Tag Archives: Conventional Food

Is Whole Foods Losing Its Sustainable Luster?

Lost in the ear-splitting uproar over Whole Foods CEO John Mackey’s controversial venture into the health care debate, is a bigger, though less subtle story.

It’s a story about how a small, well-intentioned sustainable food company lost its way. It’s a story of how that company went from a single natural foods store in Austin, Texas to industry juggernaut, with every intention of dominating the natural foods retail category, in the nearly-identical way its conventional competitors came to dominate their sectors, i.e., achieving massive scale through acquisitions, new stores and eliminating smaller competitors.

Along the way, that company, Whole Foods, traded in any sense of purpose it had regarding regional food systems to pursue increasingly larger financial objectives, e.g., $12.0 billion in sales by 2010, up from $8.0 billion in FY08 sales and maintaining its 30% CAGR in sales since ’91 IPO. Today, Whole Foods, which publicly trades on the NASDAQ exchange (symbol: WFMI), owns the natural foods retail category, providing solid annual financial returns to its shareholders. Significant accomplishments considering Whole Foods’ humble beginnings.

But alongside this growth, a company with great potential to fundamentally change sustainable food lost its luster. Although shareholders, who have earned handsome returns over the years – 15% CAGR in stock price since IPO – cannot complain, sustainable food advocates can. Here’s why.

After acquiring 19 regional chains since 1991, beginning with New Orleans-based Whole Food Company and ending with its recent $565 million acquisition of Wild Oats (#2 national chain with 110 stores, compared to Whole Foods’ 191 stores), the resulting natural foods landscape now resembles the highly concentrated, conventional food retail space more than it does the regional food systems that sustainable food advocates identify as key to improving the food we eat.

The problem with Whole Foods isn’t necessarily its management or financial performance; it’s that the company has morphed into what amounts to a “sustainable” version of Wal-Mart and Kroger and every other multi-billion dollar supermarket chain. As evidence, the original Whole Foods Market opened in 1980 at 10,500 square feet, quite large compared to other natural foods stores at that time. By 2008, its 276 stores averaged 36,000 square feet, and it plans to open 70 new stores through fiscal year 2013 at an average size of 47,300 square feet, slightly above the conventional food supermarket median average of 46,755 square feet.
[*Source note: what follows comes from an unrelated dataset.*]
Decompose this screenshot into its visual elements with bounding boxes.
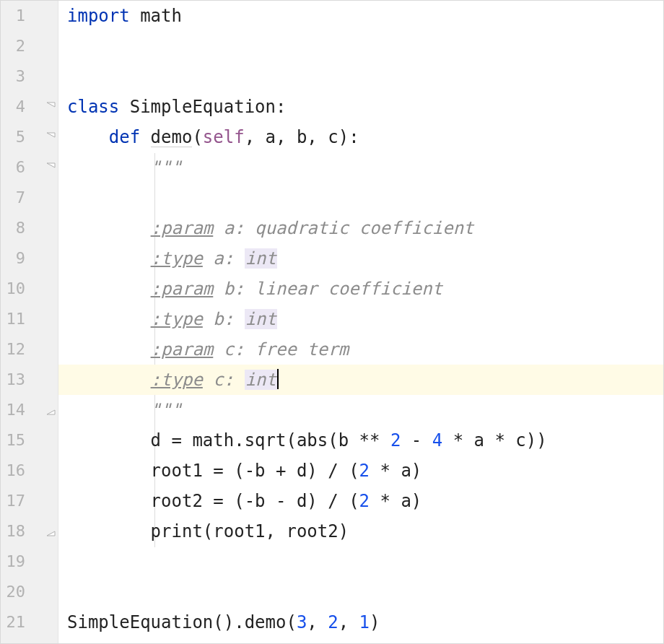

Taken together, these stores will occupy over 13 million square feet of retail space, stocked with tens of thousands of packaged, processed and perishable items, purchased almost entirely through large national distributors, much like any other large supermarket.

There’s every indication that these massive Whole Foods “natural foods” stores will continue popping up in more regions, including smaller markets, e.g., Burlington, Vermont, a city of less than 40,000 citizens in a county barely breaking 150,000 people. Burlington is home to one of the more vibrant sustainable food communities in the country. There are no Whole Foods Markets or Trader Joes in this town. Instead, residents frequent food cooperatives, farmers markets and community supported agriculture (CSA) farms, purchasing above-average quantities of food from local farms and processors.

Whole Foods entering markets like Burlington begins the systematic weakening of the fabric of such vibrant regional food economies. Unintentional or not, Whole Foods’ very presence in these markets undermines established relationships between regional food retailers and suppliers, including farmers, processors and related service providers.

When you consider Whole Foods in this light, you see yet another national, multi-billion dollar corporate giant entering regional markets, amassing market share through lower prices (leveraging economies of scale from its large-scale distribution partner, United Naturals Food Inc.), chronically injuring or killing off local and regional businesses, and exporting massive financial value out of each region. Do they care that regional farmers and food processors are stuck having to find new channels to market or entirely new markets? Difficult to say, but smaller suppliers don’t work well within Whole Foods’ centralized distribution system, which clearly favors large-scale sustainable food suppliers, many of which are now owned by the world’s largest food processors, e.g., Stonyfield Yogurt, Kashi, Muir Glen (more).

The unfortunate part of all this is that most people associate Whole Foods with organic and sustainable food, which is deserved for the good work the company has done over the years, but less so when you consider the overall sustainability of the large-scale, nationally-controlled food system that Whole Foods is now part of. In my book, Whole Foods is only slightly better than Wal-Mart or Krogers, respectively the 1st and 2nd largest supermarkets in America, which is what the debate should really be focused on.

Perhaps there are reasons to “boycott” Whole Foods. One could protest its decision long ago to turn over its long-term objectives to shareholders, rather than considering all stakeholders, especially regional farmers and food processors; but that isn’t going to change Whole Foods, since it can’t undo what is done without certain financial ruin.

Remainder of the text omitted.